Alice Bah Kuhnke, Sweden’s minister for culture and democracy, added, “It’s so important that leaders all over the society need to understand that this is a question about leadership in so many ways. We have all read the manifestos and listened to the testimonies so as leaders we need to take action. If we are not ready to take action then we should leave our positions. Time’s up.”
She said the struggle for gender equality won’t be easy but it simply has to happen now. “This will be very very hard because it’s about power, it’s about money. People with power want to keep power.” She said Sweden has an action plan and she is “looking at legislation to make it more effective.” She also constantly has it on her “agenda… I don’t meet any other leader from any other country without talking about this, maybe I can get some good inspiration to do even better.”
Stacy L Smith, the founder of the Annenberg Inclusion Initiative at the University of the Southern California, and the “inventor of the now-famous “inclusion rider” in 2016, spoke about three solutions to gender imbalance in film: using the inclusion rider for people in front of and behind the camera (and getting funding bodies to enforce the rider); shifting perceptions about leadership and looking for employees and talents outside of closed networks (and standardizing criteria for evaluating talent not according to gender); and fostering diversity, inclusion and belonging from film schools upward.
Smith said of the latter point, “Film schools need to take action, match emerging directors with philanthropists, VCs and financiers and build careers for women and people of colour early in their experiences. Film schools should embrace their talented alumni and pair them with students.”
TIFF Artistic Director Cameron Bailey noted that of the 21 programmers at Toronto, the mix is currently 12 women and 9 men. “When we talk what is a high quality film at a certain level, we have to think about how we define what’s important for us,” he said. “We’re in the middle of figuring it out its an ongoing process for us and Toronto and every festival.” Toronto certainly has better statistics than Cannes in supporting female directors, and last year it pledged $3 million in its Share Her Journey initiative to support female filmmakers.
Serner, one of the globe’s top ambassadors for gender equality in film, explained how the SFI had reached gender parity in its funding (in 2014) by concentrating on new ways of evaluating quality. “We started to demand from all the people proposing films [for funding] that they had to argue why is it quality and we defined quality in three ways – how urgent or relevant the story is; originality, we don’t want to see the old stories over and over again; the third part is can they argue for the production value, is the craft is good enough?”
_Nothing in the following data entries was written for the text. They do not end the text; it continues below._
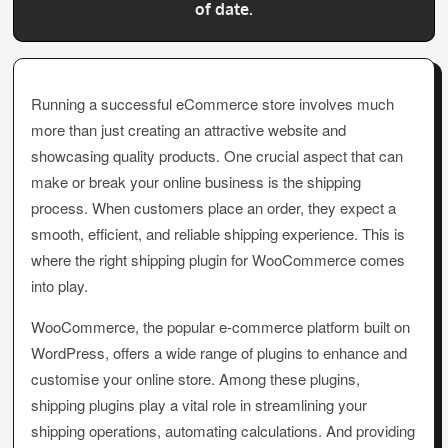
of date.
Running a successful eCommerce store involves much
more than just creating an attractive website and
showcasing quality products. One crucial aspect that can
make or break your online business is the shipping
process. When customers place an order, they expect a
smooth, efficient, and reliable shipping experience. This is
where the right shipping plugin for WooCommerce comes
into play.
WooCommerce, the popular e-commerce platform built on
WordPress, offers a wide range of plugins to enhance and
customise your online store. Among these plugins,
shipping plugins play a vital role in streamlining your
shipping operations, automating calculations. And providing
She continued, “So we talked about he actual project not the gender or the persons. Not ‘he has done this before, we trust him.’ That is the way we achieved parity…We do the counting every month but we do the counting after taking the decisions.”
In terms of staffing and encouraging female leadership, TIFF’s Bailey said that was a no-brainer. “If you are in a position of power where you can hire women, do that! It’s that simple. Also look for a diversity of opinions.”
Serner added that organisations like funders and festivals also need to have that zero tolerance approach. “For a festival you can send out a message, if we get any knowledge of sexual harassment on set, you will not be eligible for our festival.”
”For our production funding [at SFI], the companies need to show they have taken an education in power and structure. If they can’t find [that training], we do it for free.”
Smith added that other solutions were “education on implicit and explicit bias. Invest, invest, invest. And hire.”
Other speakers at the seminar were Melissa Silverstein, founder of Women and Hollywood; Françoise Nyssen, French Minister of Culture; Marlene Schiappa, French Secretary of state in charge of equality; Bosnian filmmaker Aida Begic and Swedish actress/filmmaker Bahar Pors.
Today’s seminar followed Saturday night’s powerful public protest of 82 female industry figures in a silent moment on the red carpet at the Palais.